MEXICO CITY — Infamous drug lord Rafael Caro Quintero walked free Friday after 28 years in prison when a court overturned his 40-year sentence for the 1985 kidnapping and killing of a U.S. Drug Enforcement Administration agent, a brutal murder that marked a low point in U.S.-Mexico relations.
The U.S. Department of Justice said Friday it was extremely disappointed by the release of the man convicted in the killing of DEA Agent Enrique Camarena, calling it "deeply troubling."
Mexico's Attorney General Jesus Murillo Karam said in a statement that he was "worried" about the court's decision, adding that his office is analyzing whether there are any charges pending against Caro Quintero.
Caro Quintero, 60, was a founding member of one of Mexico's earliest and biggest drug cartels. The court ruled Wednesday that he had been improperly tried in a federal court for a crime that should have been treated as a state offense. Prison officials were notified of the ruling Thursday, and an official at the Jalisco state prosecutors' office said the drug lord left prison Friday.
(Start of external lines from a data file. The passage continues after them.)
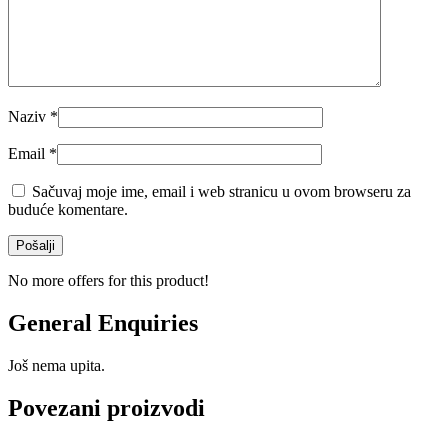
Naziv
*
Email
*
Sačuvaj moje ime, email i web stranicu u ovom browseru za
buduće komentare.
No more offers for this product!
General Enquiries
Još nema upita.
Povezani proizvodi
Caro Quintero still faces charges in the United States, but Mexico's Attorney General's Office said it was unclear if there was a current extradition request.
Mexico's relations with Washington were badly damaged when Caro Quintero ordered Camarena kidnapped, tortured and killed, purportedly because he was angry about a raid on a 220-acre marijuana plantation that was seized by Mexican authorities at Camarena's insistence.
Camarena was kidnapped on Feb. 7, 1985, in Guadalajara. His body and that of his Mexican pilot, both showing signs of torture, were found a month later.
American officials accused their Mexican counterparts of letting Camarena's killers get away. Caro Quintero was eventually hunted down in Costa Rica.